ROGER MILLER, SUNY POTSDAM
- Loss of biodiversity and natural habitats, depletion of the
aquifers, air and water pollution, our eventual inability to
grow sufficient food or to generate sufficient energy are all
problems cause by a large and rapidly growing human population.
Not only is it the primary cause of these problems, but no solution
exists to solving these problems as long as the population continues
to grow.
Populations cannot grow
indefinitely in a finite environment. The United States population
is currently growing at a 1% annual rate, and the worldwide population
is growing at a 1.3% rate per year; rates that are fairly low
compared to historic levels. If the world's population continued
to grow at 1.3% for approximately 800 years, there would be 1
person for every 1 square meter of the earth's surface, and if
it could continue growing at this rate for approximately 2200
years, the mass of humanity would equal the mass of the earth.
Clearly before this happens we will reach a zero population growth
level if we are lucky, and if we are not lucky we will have a
period of enormous decrease in the population, whether by famine,
disease or some other natural or man-made catastrophe.
http://www2.potsdam.edu/millerrs/Population.html
JIM LYDECKER, GROWTH IS
MADNESS - The biggest crisis is overpopulation. Every problem,
be it environmental, economic, social or political, is directly
or indirectly connected to the 6.8-billion-pound gorilla in the
room. We have known this for years but it is one of the issues
no one, conservative or liberal, will touch. Instead, the official
policy is one of ignorance allowing the human species to breed
itself toward a massive die-off. . .
In just a little more than
130 years, humans have run through more than half the world's
reserves of oil and natural gas. Since population growth is contingent
on a readily available supply of cheap oil, collapse is inevitable.
The slippery slide down the slope of peak oil will be quicker
than the trip up.
Without cheap oil and natural
gas, the green revolution and the ability to feed all us billions
will be history. Few industries will be affected as great as
agriculture. Two that will be are those medical and pharmaceutical.
Thus, a future die-off
of biblical proportions will be primarily due to starvation and
disease. Throw in mass migrations and social strife and, boy,
do we have problems.
http://growthmadness.org/2007/11/25/grim-worldview-from-the-deck-of-the-titanic/
BRIAN CZECH AND HERMAN
E. DALY, WILDLIFE SOCIETY BULLETIN 2004 - A steady state economy
with long human life spans entails low birth and death rates.

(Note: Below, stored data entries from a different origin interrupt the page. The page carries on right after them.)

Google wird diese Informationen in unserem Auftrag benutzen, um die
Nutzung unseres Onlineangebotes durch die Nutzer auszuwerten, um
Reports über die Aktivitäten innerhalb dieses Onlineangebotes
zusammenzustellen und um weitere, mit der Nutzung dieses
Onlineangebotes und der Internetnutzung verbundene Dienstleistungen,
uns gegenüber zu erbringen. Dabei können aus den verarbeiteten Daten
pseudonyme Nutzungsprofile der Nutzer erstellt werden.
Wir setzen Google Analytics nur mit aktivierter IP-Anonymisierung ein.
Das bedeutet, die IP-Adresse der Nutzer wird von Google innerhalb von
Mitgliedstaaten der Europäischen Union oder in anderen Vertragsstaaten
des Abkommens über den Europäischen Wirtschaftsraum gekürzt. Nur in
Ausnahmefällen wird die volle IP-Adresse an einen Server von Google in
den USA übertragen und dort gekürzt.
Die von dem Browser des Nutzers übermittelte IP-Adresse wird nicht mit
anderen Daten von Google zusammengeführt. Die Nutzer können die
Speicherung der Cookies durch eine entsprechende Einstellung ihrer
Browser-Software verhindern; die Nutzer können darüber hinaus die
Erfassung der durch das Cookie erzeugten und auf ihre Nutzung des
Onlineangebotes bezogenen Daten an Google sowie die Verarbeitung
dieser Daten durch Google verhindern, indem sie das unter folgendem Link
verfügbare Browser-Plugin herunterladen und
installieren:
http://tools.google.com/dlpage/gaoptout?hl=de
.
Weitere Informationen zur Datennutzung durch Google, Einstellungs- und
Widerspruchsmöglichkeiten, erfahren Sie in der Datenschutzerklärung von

In our opinion this is preferable, within reason, to a steady
state economy with short life spans, high birth rates, and high
death rates. The same concept applies to capital and durable
goods such as automobiles. We opine that a relatively slow flow
of high-quality, long-lasting goods is preferable to a fast flow
of low-quality, short-lived goods.
Nothing about a steady
state economy precludes economic development, where development
is defined as a qualitative process. Various sectors may come
and go in a steady state economy. For example, organic farms
may supplant factory farms, the proportion of bicycles to Humvees
may increase, and professional soccer may attract more fans while
NASCAR attracts fewer. As long as the physical size of the economy
remains constant in the long run, a developing economy is a steady
state economy.
Nor would any type of cultural
stagnation result from a steady state economy.
John Stuart Mill, one of
the greatest economists and political philosophers in history,
emphasized that an economy in which physical growth was no longer
the goal would be more conducive to political, ethical, and spiritual
improvements
A steady state economy
means a constant rate of employment. . . Economic development
continues in a steady state economy so that in the extractive
sector, oilfield roughnecks may decrease in number while wind-power
facility attendants may increase. In the arts, guitar playing
may wax while flute playing wanes. In the sciences, industrial
chemists may be replaced by wildlife ecologists. . .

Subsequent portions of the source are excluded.